Bia Doria usou Lei Rouanet para fazer exposição em Miami

Futura primeira-dama da capital, Bia Doria recebeu R$ 400 mil para expor obras "sustentáveis" nos EUA, mas maior parte do dinheiro veio de produtora de cigarros

São Paulo – A futura primeira-dama de São Paulo (SP), Bia Doria, captou cerca de R$ 400 mil via Lei Rouanet para uma exposição em Miami em dezembro de 2014.

Mulher de João Doria (PSDB), prefeito eleito neste ano em São Paulo, a artista plástica conseguiu autorização para arrecadar até R$ 1,79 milhão para esse projeto, mas conseguiu angariar 22% desse valor.

Segundo os dados publicados no site do Ministério da Cultura, a artista produziu uma exposição para “divulgar a arte sustentável brasileira” com “obras sustentáveis feitas de resíduos de floresta e flores” da série “Florações”. A proposta enviada ao governo previa uma primeira mostra em galerias locais de uma praça pública de Miami.

Apesar do viés sustentável, a maior parte do dinheiro arrecadado veio da maior produtora de cigarros brasileira, a Souza Cruz, que transferiu R$ 300 mil para a mostra. Os outros R$ 100 mil foram doados pela empresa Weg Equipamentos Eletrônicos S/A.

Mais valores

Além da exposição em Miami, Bia Doria conseguiu a aprovação de outros R$ 1,7 milhão de reais para mais três projetos culturais via Lei Rouanet, dois deles livros sobre suas próprias obras e um para uma exposição em Roma.

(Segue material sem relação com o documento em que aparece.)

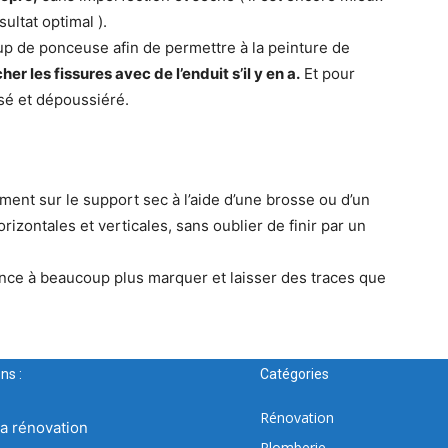
ultat optimal ).
coup de ponceuse afin de permettre à la peinture de
er les fissures avec de l’enduit s’il y en a.
Et pour
issé et dépoussiéré.
ment sur le support sec à l’aide d’une brosse ou d’un
orizontales et verticales, sans oublier de finir par un
nce à beaucoup plus marquer et laisser des traces que
ns :
Catégories
Rénovation
la rénovation
Plomberie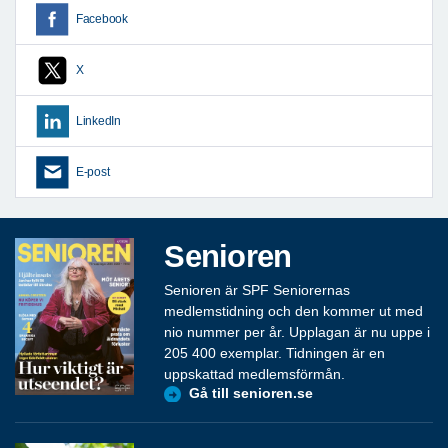
Facebook
X
LinkedIn
E-post
Senioren
Senioren är SPF Seniorernas
medlemstidning och den kommer ut med
nio nummer per år. Upplagan är nu uppe i
205 400 exemplar. Tidningen är en
uppskattad medlemsförmån.
Gå till senioren.se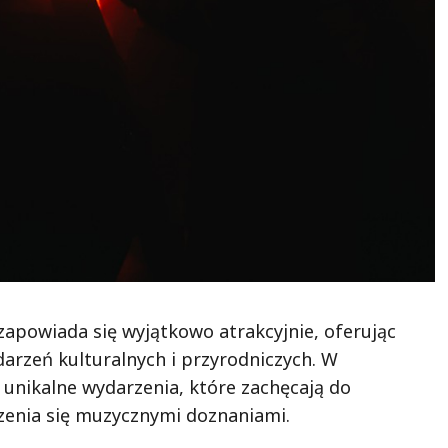
powiada się wyjątkowo atrakcyjnie, oferując
arzeń kulturalnych i przyrodniczych. W
unikalne wydarzenia, które zachęcają do
szenia się muzycznymi doznaniami.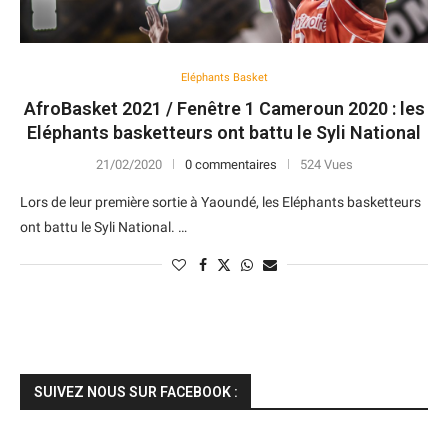
Eléphants Basket
AfroBasket 2021 / Fenêtre 1 Cameroun 2020 : les
Eléphants basketteurs ont battu le Syli National
21/02/2020
0 commentaires
524 Vues
Lors de leur première sortie à Yaoundé, les Eléphants basketteurs
ont battu le Syli National. …
SUIVEZ NOUS SUR FACEBOOK :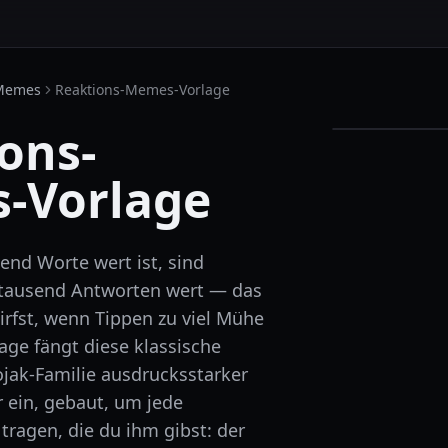
Memes
Reaktions-Memes-Vorlage
ons-
-Vorlage
end Worte wert ist, sind
tausend Antworten wert — das
wirfst, wenn Tippen zu viel Mühe
lage fängt diese klassische
jak-Familie ausdrucksstarker
 ein, gebaut, um jede
 tragen, die du ihm gibst: der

Desses três projetos, o único que conseguiu arrecadação foi a produção do livro “Raízes do Brasil”, lançado em 2014, que angariou R$ 302 mil. Esse valor foi também doado pela Souza Cruz.

Projeto Valores aprovados pela Lei Rouanet Valores captados
Exposição em Miami R$ 1.794.290,26 R$ 400.000,00
Exposição em Roma R$ 1.131.850,36 R$ 0,00
Livro “Preto no Branco” R$ 300.022,00 R$ 0,00
Livro “Raízes Do Brasil” R$ 302.902,60 R$ 302.902,00
Total R$ 3.529.065,22 R$ 702.902,00

Polêmica

A futura primeira dama de São Paulo foi alvo de críticas nesta semana após conceder entrevistas polêmicas aos jornais Folha de S.Paulo e O Estado de S.Paulo. Entre as declarações dadas aos jornalistas dos dois veículos, ela comparou Paraisópolis à Etiópia e disse que “ficaria feliz se chegasse uma arrumadeira já sabendo fazer as coisas”, em referência à necessidade de diminuir a desigualdade econômica na cidade.

Outro lado

A reportagem procurou a assessoria da futura primeira-dama. Até a publicação dessa reportagem, Bia Doria ainda não havia se pronunciado.